Cuando pedimos la libertad para los insumisos presos, o la no aplicación de la pena de muerte (causas que, por supuesto, son muy defendibles) no deberíamos pasar por alto el efecto que se produce por exclusión: se diría que los que están presos por motivos que no son de conciencia o políticos deben seguir en la cárcel, o que la cadena perpetua puede sobrevivir para otros, etc. Por otra parte, es peligroso diferenciar de esta manera, con el criterio «de conciencia». ¿Por qué robar no puede ser considerado una opción de conciencia, o una opción política? En todo caso es sorprendente que un pueblo pueda legitimar esa barbarie que son las cárceles. Y no hablo de la hipócrita intención de humanizarlas, porque la cárcel en sí misma es inhumana, o lo que es peor, el inicio de la segregación está en conceptos como el de «naturaleza humana». A la vez estos pueblos se autodenominan democráticos, libres, respetuosos con los derechos humanos, etc. En este sentido hay que poner de manifiesto lo ridículo que es criticar sólo la pena de muerte y justificar al mismo tiempo el sistema penitenciario (por otra parte, es también ridículo plantear la democracia desvinculada de la cuestión de la propiedad; para tristeza de los psocialistas, aún quedan lectores de Marx).
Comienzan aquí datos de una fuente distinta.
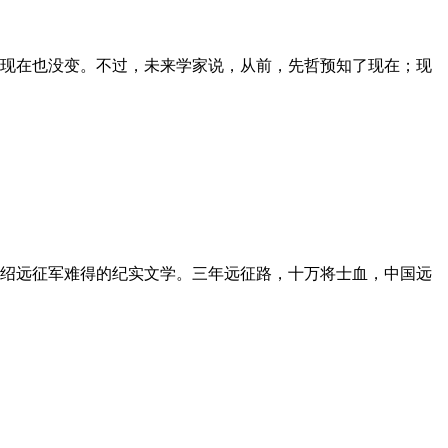
现在也没变。不过，未来学家说，从前，先哲预知了现在；现
绍远征军难得的纪实文学。三年远征路，十万将士血，中国远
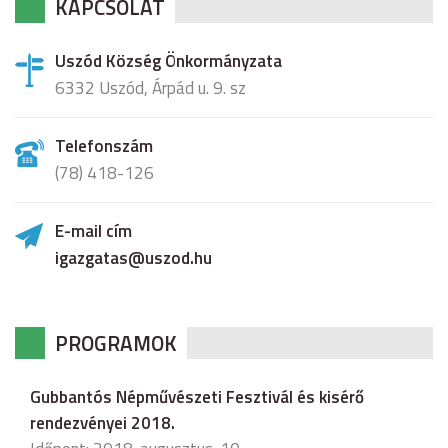
KAPCSOLAT
Uszód Község Önkormányzata
6332 Uszód, Árpád u. 9. sz
Telefonszám
(78) 418-126
E-mail cím
igazgatas@uszod.hu
PROGRAMOK
Gubbantós Népművészeti Fesztivál és kisérő
rendezvényei 2018.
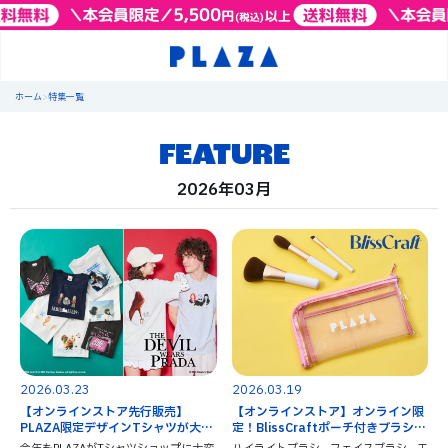
ホーム
>
特集一覧
FEATURE
2026年03月
2026.03.23
2026.03.19
【オンラインストア先行販売】
【オンラインストア】オンライン限
PLAZA限定デザインTシャツが大集
定！BlissCraftポーチ付きブラシセ
合！
ット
La sociedad puede llegar a creer que la pérdida de la libertad justifica la pérdida de los demás derechos fundamentales (como decía el famoso filósofo del Derecho Felipe González refiriéndose a los presos de ETA: «ésos no tienen ningún derecho»; los GAL demostraron que llevaba razón). Así se explica que no causen alarma ni «clamor popular» noticias como las aparecidas el verano pasado: «Los fiscales aceptan que cuatro presos de Valladolid lleven esposas en la cárcel» (EL PAIS, 25.8.93), «Una prisión de Madrid (Valdemoro) utilizará jaulas para los presos más peligrosos» (EL PAIS, 8.7.93), jaulas hechas con chapa horadada con agujeros de 1 cm. de diámetro, vigiladas con dos cámaras de vídeo, ¡para estar en el patio! Esta última noticia era especialmente reveladora: estos presos (que EL PAIS denominaba «superpeligrosos»), que están 22 horas al día aislados y a los que se saca en estas jaulas al patio, «no van a estar desamparados: dispondrán de educadores…» Que Antonio Asunción nos cuente cómo educar a alguien en esas condiciones (¡el discurso de la rehabilitación ataca de nuevo!). «Se trata de proteger a los que hacen vida normal» declaran desde Instituciones Penitenciarias (penitencia, está claro). Típico ejemplo de cómo camuflar el castigo con el argumento de la seguridad. Primero se encarcela para proteger a la sociedad (de gente tan peligrosa como los insumisos, los vendedores de hachís o los presos preventivos -13.600 en España, la mitad esperando juicio-). Luego, dentro de las cárceles, se quiere proteger a los presos de otros presos, cárceles dentro de cárceles, homotecia interna de la represión social, fractalidad penal que llega hasta los pliegues del cerebro, al manicomio, donde se protege a los recluidos de sí mismos mediante la aplicación de drogas devastadoras (medicamentos, las llaman) que inutilizan el cerebro de los encerrados (en el manicomio de Plasencia, por poner un ejemplo, hay en la actualidad «enfermos» que llevan ingresados allí casi toda su vida sin diagnóstico de locura).

Todo esta gestión de la muerte la lleva a cabo gente respetable, gente honrada, gente normal.